Zuckerman (1978) went on to suggest that certain individuals are naturally sensation seeking and are thus more biologically and environmentally vulnerable to engage in deviant acts or to take illicit drugs. Yanovitzky (2005) used questionnaires to provide empirical support, that a sensation seeking personality is a great predictor of drug use. Furthermore it seems that those who are sensation seekers are also those people who take higher risks in regards to committing criminal acts. (Yanovitzky, 2005) Len himself talks about the ''thrill' and ''buzz' he feels while, committing crimes and taking drugs, explaining that he initially found drugs and crime ''exciting''. Len also relates his drug use to feeling ''relaxed and nice inside'' These theories also provide a possible explanation for why Len's siblings have gone on to lead normal, law abiding lives. It may be that Len's siblings are not biologically vulnerable in regards to sensation seeking traits and have thus been sufficiently conditioned, to associate these criminal behaviours with disregard and anxiety, hence going on to lead crime free lives.

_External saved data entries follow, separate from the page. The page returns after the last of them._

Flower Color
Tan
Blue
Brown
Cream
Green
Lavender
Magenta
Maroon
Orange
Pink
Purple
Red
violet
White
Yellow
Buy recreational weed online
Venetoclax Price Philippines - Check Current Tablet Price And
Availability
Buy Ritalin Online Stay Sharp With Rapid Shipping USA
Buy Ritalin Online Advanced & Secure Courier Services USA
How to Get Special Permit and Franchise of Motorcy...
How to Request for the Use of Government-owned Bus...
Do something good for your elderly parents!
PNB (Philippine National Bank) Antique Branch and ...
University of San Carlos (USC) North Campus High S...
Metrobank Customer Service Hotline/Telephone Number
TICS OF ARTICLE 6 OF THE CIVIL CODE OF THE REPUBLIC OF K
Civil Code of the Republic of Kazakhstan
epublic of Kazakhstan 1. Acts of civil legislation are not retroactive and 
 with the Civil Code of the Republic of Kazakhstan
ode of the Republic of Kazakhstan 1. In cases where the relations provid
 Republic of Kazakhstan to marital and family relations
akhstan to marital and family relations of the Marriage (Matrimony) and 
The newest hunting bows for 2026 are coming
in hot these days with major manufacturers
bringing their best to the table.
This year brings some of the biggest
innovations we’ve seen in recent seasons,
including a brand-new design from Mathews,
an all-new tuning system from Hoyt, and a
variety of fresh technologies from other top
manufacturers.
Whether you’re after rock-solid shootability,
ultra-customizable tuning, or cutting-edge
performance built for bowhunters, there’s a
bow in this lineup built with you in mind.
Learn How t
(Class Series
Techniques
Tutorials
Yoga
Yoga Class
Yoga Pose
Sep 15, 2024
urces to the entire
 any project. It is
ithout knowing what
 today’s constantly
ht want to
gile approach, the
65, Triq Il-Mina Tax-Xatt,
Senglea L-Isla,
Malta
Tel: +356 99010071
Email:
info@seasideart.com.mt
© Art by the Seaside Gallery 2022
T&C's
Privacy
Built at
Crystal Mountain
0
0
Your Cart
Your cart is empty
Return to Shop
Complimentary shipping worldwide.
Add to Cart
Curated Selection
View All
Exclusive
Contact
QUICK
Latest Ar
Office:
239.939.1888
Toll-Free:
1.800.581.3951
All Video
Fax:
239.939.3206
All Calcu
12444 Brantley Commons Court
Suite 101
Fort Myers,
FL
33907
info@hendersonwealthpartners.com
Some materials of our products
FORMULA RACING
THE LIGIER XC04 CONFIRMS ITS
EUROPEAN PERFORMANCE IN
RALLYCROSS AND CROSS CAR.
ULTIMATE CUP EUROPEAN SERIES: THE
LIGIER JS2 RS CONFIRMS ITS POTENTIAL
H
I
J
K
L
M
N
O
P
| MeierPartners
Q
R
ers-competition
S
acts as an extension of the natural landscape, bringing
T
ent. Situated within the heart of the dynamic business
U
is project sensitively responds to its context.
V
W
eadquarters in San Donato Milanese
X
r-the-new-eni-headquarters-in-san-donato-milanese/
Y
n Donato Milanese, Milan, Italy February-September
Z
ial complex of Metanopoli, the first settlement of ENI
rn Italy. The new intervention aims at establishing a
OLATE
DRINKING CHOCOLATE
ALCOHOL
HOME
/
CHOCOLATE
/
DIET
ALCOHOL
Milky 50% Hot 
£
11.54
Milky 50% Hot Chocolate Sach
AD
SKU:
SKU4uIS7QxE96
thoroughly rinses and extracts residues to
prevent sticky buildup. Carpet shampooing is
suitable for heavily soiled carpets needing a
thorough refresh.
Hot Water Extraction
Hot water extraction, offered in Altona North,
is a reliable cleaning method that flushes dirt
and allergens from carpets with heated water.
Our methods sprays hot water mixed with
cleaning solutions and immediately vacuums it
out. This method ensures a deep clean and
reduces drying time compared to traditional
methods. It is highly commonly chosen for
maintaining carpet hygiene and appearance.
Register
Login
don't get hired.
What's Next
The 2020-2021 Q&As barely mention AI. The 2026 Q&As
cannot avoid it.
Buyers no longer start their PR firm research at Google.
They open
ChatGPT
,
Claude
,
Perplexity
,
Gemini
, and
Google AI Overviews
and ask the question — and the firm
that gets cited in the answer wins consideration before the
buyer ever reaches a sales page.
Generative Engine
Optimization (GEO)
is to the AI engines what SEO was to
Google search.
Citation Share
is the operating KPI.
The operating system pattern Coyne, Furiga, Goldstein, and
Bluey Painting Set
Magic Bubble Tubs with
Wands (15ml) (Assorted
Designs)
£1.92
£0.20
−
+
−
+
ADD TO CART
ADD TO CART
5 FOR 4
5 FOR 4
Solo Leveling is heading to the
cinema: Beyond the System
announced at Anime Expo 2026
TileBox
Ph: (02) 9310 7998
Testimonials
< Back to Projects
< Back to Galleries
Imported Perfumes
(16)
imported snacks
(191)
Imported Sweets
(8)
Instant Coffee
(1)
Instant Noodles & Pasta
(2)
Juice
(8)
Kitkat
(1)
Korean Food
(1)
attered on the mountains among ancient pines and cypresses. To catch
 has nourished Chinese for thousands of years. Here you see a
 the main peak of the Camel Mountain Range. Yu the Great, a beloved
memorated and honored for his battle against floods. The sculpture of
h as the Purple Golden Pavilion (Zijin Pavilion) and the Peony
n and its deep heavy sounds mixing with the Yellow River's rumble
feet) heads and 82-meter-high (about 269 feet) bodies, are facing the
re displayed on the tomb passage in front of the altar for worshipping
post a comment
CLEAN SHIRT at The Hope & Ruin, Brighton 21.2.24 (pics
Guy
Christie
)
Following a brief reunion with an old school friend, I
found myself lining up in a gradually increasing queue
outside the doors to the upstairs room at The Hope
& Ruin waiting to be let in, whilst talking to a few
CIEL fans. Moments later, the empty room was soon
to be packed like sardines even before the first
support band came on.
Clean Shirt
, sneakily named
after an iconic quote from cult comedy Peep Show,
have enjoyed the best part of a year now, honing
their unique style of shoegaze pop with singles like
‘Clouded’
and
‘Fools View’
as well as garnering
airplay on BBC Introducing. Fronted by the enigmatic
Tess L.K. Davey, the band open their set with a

To prevent Len from reoffending it is essential that his association with delinquent peers along with his sensation seeking behaviour are thwarted as this seems most critical to his reoffending. Home office research by Graham and Bowling (1995), in which, in depth interviews were undertaken with 21 desisters of crime, confirms that one of the most negative factors in male desistence from offending is the use of 'hard drugs', thus suggesting treatment which aims to lower drug use in males also potentially reduces offending among juvenile delinquents. Further interviews conducted by Jamieson, McIvor, and Murray, (1999) suggests that Len must attempt to disconnect from his delinquent peers in order to present himself with the opportunities, which are essential for him to cease offending in the future.
In the preceding review, it is apparent that SBT is a well covered and well applied theory of delinquency. In the case of Len it is clear that SBT and the empirical evidence to support it, presents clear and logical explanation for the onset of his criminal acts, however it seems as though his strong peer bond and subsequent drug use are most essential to his perseverance and eventual termination of this criminal behaviour. It is intuitive that those, young people who engage in delinquency tend to be free of intimate attachments, aspirations and moral beliefs, that would otherwise bind them to conventional ways of life. However since bond strength alters in certain kinds of lifestyles the affects will be different in all cases, thus each individual case must be analysed with consideration of the myriad of sociological and psychological explanations. Hence an individualised and longitudinal approach focusing on the onset, persistence and desistence of offending is vital to prevent youth offenders from becoming adult criminals.